Money creates more conflict in families than almost anything else. Siblings resent each other over perceived unfairness. Spouses separate over financial disagreements. Children grow into adults carrying deep wounds about how money was, or was not, distributed at home. And the painful irony? The money itself is rarely the real problem. The problem is that nobody talked about it.
Here is a distinction that could save your child decades of unnecessary financial resentment: fairness is not the same as equality. Equality means everyone gets the same thing regardless of need. Fairness means everyone gets what they need, proportionate to their circumstances.
A fourteen-year-old earning £50 a week is not unfair to a seven-year-old earning £5. The older child has more responsibility, more capability, more hours. That is fair. Making them equal would punish the one who earned more and mislead the one who earned less about how the real world works.
But here is where most parents stumble: they never explain this. So the younger child sits in silent resentment. The older child has no idea there is even a problem. And both carry invisible wounds into their adult relationships with money and with people.
The deeper lesson is this: money will test every relationship your child ever has.
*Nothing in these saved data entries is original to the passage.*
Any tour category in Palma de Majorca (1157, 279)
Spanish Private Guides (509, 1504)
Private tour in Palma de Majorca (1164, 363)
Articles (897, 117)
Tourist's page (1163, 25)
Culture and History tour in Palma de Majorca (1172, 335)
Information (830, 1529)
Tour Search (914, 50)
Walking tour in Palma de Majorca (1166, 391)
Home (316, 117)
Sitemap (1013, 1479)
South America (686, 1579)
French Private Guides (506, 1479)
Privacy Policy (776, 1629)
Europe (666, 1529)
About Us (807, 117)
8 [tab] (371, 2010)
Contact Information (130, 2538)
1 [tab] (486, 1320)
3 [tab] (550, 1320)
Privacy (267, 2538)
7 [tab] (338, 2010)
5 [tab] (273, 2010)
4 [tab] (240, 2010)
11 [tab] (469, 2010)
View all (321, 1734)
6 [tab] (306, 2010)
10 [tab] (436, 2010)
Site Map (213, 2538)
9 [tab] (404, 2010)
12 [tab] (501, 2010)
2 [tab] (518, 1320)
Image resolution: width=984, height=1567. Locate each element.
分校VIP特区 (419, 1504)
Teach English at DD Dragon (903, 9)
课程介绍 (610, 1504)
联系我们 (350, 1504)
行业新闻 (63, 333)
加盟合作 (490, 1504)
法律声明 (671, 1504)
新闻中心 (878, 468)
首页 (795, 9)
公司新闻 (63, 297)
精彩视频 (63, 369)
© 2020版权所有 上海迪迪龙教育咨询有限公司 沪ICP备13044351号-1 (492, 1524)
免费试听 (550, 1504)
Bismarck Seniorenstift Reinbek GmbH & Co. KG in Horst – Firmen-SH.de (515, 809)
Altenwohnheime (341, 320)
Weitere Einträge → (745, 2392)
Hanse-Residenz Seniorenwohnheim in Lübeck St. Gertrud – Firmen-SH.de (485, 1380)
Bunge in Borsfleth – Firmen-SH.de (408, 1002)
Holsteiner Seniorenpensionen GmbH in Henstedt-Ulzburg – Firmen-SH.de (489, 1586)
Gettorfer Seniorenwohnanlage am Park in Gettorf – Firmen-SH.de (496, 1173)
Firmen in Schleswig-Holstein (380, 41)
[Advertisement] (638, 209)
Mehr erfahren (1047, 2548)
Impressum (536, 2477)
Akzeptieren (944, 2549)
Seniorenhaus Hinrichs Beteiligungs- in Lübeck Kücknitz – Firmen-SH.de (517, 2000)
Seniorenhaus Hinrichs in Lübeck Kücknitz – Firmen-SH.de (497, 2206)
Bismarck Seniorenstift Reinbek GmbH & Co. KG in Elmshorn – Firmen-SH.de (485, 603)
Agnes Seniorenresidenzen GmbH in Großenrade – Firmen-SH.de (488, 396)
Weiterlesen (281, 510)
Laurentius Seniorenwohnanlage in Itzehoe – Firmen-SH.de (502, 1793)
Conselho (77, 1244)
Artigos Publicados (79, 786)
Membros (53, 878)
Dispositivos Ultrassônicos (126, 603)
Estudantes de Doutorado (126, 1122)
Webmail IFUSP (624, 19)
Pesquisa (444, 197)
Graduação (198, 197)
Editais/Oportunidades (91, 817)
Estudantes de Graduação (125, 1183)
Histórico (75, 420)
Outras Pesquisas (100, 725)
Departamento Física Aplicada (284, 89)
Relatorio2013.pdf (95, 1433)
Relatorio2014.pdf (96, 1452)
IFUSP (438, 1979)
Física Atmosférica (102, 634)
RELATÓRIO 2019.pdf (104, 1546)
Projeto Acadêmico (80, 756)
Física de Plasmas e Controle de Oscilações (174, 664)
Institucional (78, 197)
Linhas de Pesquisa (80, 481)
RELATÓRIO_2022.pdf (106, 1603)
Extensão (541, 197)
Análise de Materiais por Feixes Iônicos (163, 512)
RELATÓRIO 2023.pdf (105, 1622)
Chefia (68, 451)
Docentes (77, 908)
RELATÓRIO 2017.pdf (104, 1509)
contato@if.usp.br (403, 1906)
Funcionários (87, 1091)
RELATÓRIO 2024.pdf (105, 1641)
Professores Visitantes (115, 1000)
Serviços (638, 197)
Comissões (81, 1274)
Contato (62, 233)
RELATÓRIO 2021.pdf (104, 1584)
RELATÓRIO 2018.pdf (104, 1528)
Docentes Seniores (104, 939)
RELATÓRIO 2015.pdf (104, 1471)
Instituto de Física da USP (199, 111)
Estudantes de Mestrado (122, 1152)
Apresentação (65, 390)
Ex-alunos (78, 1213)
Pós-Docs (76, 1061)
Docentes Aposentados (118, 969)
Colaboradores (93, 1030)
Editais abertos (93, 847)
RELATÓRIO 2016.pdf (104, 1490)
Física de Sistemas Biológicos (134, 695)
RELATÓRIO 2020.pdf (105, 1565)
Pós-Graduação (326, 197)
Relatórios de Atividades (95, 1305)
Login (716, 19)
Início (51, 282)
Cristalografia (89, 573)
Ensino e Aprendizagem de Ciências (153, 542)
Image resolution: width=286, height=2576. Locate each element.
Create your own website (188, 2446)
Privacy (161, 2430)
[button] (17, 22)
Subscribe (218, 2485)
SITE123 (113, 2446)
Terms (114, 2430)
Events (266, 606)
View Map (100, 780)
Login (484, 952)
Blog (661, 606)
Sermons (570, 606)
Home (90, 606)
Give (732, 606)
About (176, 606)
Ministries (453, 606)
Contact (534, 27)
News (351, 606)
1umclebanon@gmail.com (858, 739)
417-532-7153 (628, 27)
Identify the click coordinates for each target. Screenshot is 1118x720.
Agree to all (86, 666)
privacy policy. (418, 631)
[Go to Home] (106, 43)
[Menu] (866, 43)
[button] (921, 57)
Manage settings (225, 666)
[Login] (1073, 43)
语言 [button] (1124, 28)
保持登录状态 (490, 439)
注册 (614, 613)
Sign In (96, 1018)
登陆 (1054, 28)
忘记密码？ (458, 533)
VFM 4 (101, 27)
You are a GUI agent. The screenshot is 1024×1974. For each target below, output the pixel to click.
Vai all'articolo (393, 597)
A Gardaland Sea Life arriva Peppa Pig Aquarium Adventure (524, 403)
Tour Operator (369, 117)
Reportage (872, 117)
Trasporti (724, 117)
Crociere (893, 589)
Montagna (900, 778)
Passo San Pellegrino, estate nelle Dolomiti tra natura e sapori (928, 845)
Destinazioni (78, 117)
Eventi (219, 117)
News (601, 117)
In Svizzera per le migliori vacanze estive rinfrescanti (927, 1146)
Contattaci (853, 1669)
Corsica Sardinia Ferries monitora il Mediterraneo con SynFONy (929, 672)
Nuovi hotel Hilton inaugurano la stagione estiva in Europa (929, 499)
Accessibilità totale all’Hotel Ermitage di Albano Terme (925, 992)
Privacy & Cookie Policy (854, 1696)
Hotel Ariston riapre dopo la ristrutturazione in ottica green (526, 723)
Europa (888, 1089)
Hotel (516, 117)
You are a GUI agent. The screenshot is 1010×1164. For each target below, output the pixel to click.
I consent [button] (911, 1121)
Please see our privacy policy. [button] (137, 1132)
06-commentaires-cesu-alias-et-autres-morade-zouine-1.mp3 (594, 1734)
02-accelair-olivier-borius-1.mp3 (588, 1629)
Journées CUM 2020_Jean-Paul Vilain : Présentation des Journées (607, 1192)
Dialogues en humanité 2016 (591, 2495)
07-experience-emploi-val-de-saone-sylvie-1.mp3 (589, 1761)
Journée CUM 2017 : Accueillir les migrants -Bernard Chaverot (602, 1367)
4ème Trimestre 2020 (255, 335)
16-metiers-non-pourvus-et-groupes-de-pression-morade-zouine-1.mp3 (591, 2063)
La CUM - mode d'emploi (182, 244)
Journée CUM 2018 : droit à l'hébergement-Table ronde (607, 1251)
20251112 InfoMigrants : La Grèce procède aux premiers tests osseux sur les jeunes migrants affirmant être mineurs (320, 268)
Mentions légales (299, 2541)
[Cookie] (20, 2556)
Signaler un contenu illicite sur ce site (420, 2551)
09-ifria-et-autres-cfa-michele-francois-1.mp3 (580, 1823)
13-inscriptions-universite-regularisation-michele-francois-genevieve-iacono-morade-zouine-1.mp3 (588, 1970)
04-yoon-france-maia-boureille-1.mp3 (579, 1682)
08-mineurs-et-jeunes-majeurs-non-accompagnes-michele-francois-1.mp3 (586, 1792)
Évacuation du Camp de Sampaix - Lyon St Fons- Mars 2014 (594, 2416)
Friendships end over unpaid debts. Families fracture over inheritances. Marriages collapse over spending habits. The people who navigate these waters well are the ones who learned early that money is not the real issue; communication is.
Your job is to make the invisible visible. Explain your logic. Invite questions. Create safety for jealousy to surface so it can be addressed, not suppressed until it explodes years later.
This week’s challenge: The Family Money Meeting
Sit with your children and explain how you allocate money, why some get different amounts, and how you decide what is fair. Invite questions. Do not defend yourself. Just listen. This one conversation prevents years of silent resentment.
Dinner table question this week:
“If your sibling earned more money than you through their own effort, would that feel fair or unfair? Why?”
Money is not taboo; it is a relationship, treat it like one.